Here’s an example of the simple paged results. The first request sends the paged results control containing the page size 2 (-pg 2), then 2 entries are returned. Next, the request with page size 3 is sent, and 3 entries are returned. Then, page size 1, and one entry is returned.

$ perl [ldapsearch.pl](http://nhosoi.fedorapeople.org/ldapsearch.pl) -pg 2 "(sn=Se*)" "dn cn"
dn: uid=MSellwood106, ou=Product Testing, dc=example,dc=com    
cn : Maryann Sellwood   

dn: uid=LSergi276, ou=Payroll, dc=example,dc=com    
cn : Larry Sergi    
next page size (2): 3    

dn: uid=MSevilla553, ou=Product Testing, dc=example,dc=com    
cn : Mikaela Sevillapo0    

dn: uid=ASeidl575, ou=Human Resources, dc=example,dc=com    
cn : Arlena Seidl   

dn: uid=MSellers585, ou=Product Testing, dc=example,dc=com    
cn : Maribeth Sellers    
next page size (3): 1    

dn: uid=JSeiler610, ou=Product Development, dc=example,dc=com    
cn : Jean-Marie Seiler    
next page size (1):

Directory Server supports server side sorting control. Paged results control could be combined with the server side sorting as follows:

$ perl [ldapsearch.pl](http://nhosoi.fedorapeople.org/ldapsearch.pl) -pg 2 -x -S "sn givenname" "(sn=Se*)" "dn cn"    
dn: uid=BSeabrook6465, ou=Payroll, dc=example,dc=com    
cn : Bernie Seabrook    

dn: uid=MSeager4825, ou=Product Testing, dc=example,dc=com    
cn : Micky Seager    
Results are sorted.    
next page size (2): 3    

dn: uid=KSeagle2713, ou=Accounting, dc=example,dc=com    
cn : Khanh Seagle    

dn: uid=YSeagle5532, ou=Product Development, dc=example,dc=com    
cn : Yelena Seagle    

dn: uid=JSeagrove7967, ou=Human Resources, dc=example,dc=com    
cn : Jacenta Seagroves    
Results are sorted.    
next page size (3): 1    

dn: uid=JSeagrove5000, ou=Product Development, dc=example,dc=com    
cn : Jolyn Seagroves    
Results are sorted.    
next page size (1):

Note: the server used in this example is implemented with the front-end approach described below.

Implementation

Two approaches are considered to implement the simple paged results. One is adding the functionality to the front-end side of the search and the other is to the back-end plug-in. The 2 approaches are described here to show their pros and cons. The front-end approach is fully implenented for the current version of the Directory Server. I keep the back-end approach section for the record.

front-end approach

The searches are roughly made from 2 processes: generating an ID list and returning the entries stored in the ID list. An ID list looks like this:

ID list    
+---------+    
| b_nmax  |    
+---------+    
| b_nids  |    
+---------+---------+---------+--....--+---------+    
| b_ids[0]| b_ids[1]| b_ids[2]|  ....  | b_ids[n]|    
+---------+---------+---------+--....--+---------+    
b_nmax  maximum number of ids in this block. if this is == ALLIDSBLOCK, then this block represents all ids.    
b_nids  current number of ids in use in this block.  (n+1 in this example)    
b_id[i] a list of the actual IDs themselves

To generate an ID list, the back-end module evaluates the requested base DN and the filter, accesses corresponding index files (if necessary) and generates the ID list from the matched IDs. The ID list is passed to the Directory Server front-end. Then, the front-end iterates the IDs in the list and let back-end read each entry from the primary database and return it to the client based upon the request, e.g., if an attribute list is given, choose just the values on the list and return them.

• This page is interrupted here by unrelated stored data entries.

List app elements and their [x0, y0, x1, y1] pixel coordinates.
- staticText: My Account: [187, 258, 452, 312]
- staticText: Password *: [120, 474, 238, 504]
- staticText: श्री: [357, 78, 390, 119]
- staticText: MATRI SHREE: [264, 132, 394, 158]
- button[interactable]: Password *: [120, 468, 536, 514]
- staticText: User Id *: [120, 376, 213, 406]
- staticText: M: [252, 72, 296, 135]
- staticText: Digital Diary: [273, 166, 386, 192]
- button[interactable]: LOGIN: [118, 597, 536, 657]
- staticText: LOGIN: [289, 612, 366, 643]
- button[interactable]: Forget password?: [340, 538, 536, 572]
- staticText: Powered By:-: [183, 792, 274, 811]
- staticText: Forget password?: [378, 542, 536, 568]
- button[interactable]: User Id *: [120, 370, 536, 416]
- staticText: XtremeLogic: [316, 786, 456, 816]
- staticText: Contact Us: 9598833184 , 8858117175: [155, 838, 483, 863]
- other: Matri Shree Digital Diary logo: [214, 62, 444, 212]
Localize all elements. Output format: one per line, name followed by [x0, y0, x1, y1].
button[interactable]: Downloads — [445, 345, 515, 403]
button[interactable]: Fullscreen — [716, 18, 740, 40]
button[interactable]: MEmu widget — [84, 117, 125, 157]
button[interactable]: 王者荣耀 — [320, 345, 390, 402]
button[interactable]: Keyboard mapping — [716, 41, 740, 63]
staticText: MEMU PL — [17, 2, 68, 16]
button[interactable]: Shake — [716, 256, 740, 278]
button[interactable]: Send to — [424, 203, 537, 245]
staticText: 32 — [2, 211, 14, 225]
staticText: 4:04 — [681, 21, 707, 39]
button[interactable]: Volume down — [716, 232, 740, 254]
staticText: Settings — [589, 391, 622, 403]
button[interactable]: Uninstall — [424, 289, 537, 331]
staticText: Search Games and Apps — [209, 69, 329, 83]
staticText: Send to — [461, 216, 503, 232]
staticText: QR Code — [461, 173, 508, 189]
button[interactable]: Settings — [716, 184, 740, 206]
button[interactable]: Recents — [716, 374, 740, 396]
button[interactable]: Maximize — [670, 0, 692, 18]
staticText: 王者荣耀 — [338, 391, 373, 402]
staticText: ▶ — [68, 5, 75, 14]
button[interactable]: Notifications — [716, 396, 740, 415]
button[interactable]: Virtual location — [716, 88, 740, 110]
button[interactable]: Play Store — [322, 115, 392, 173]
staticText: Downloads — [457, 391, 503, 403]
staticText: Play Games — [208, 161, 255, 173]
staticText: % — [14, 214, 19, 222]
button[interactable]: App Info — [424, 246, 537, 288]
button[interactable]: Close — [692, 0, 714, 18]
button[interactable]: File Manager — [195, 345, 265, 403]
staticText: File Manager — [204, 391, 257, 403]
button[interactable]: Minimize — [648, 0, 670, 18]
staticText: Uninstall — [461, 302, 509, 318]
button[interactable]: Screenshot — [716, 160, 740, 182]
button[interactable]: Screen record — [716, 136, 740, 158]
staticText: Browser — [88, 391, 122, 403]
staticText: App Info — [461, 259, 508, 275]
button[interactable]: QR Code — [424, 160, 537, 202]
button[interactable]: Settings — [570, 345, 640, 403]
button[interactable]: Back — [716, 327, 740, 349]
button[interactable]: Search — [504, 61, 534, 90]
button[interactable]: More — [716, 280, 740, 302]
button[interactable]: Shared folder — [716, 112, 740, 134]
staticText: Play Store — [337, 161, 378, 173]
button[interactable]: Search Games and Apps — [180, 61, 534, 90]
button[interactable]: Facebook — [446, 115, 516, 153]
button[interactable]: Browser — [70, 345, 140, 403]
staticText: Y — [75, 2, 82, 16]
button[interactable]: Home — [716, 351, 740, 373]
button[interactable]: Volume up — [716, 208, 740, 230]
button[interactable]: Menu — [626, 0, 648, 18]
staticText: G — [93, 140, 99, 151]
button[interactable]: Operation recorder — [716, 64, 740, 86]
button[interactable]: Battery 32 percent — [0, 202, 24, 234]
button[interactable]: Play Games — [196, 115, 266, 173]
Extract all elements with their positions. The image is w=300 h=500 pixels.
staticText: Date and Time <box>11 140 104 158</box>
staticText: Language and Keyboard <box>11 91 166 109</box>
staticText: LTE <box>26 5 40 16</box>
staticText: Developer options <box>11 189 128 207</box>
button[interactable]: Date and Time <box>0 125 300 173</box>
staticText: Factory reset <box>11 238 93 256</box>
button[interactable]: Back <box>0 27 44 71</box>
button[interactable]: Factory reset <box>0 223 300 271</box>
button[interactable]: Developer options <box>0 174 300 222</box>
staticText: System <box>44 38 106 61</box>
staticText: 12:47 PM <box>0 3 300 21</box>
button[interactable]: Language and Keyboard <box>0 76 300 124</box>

Once an ID list is passed from the back-end to the front-end, the front-end has the control on it, for instance, when to start and stop returning the entries on the list managing how many of them already returned to the client. The ID list and the current position in the ID list are packaged in the back_search_result_set object, which could be stashed in a connection object when it’s returned from the first search. As long as the client is on the same connection, the same back_search_result_set could be reused.

back_search_result_set looks like this:

+---------------------+    +-----------------+    
| sr_candidates       +--->| ID list         |    
+---------------------+    +-----------------+    
| sr_current          |    
+---------------------+    
| sr_entry            |    
+---------------------+    
| sr_lookthroughcount |    
+---------------------+    
| sr_lookthroughlimit |    
+---------------------+    
| ...                 |    
+---------------------+    
sr_candidates        - the search results    
sr_current           - the current position in the search results    
sr_entry             - the last entry returned    
sr_lookthroughcount  - how many have we examined?    
sr_lookthroughlimit  - how many can we examine?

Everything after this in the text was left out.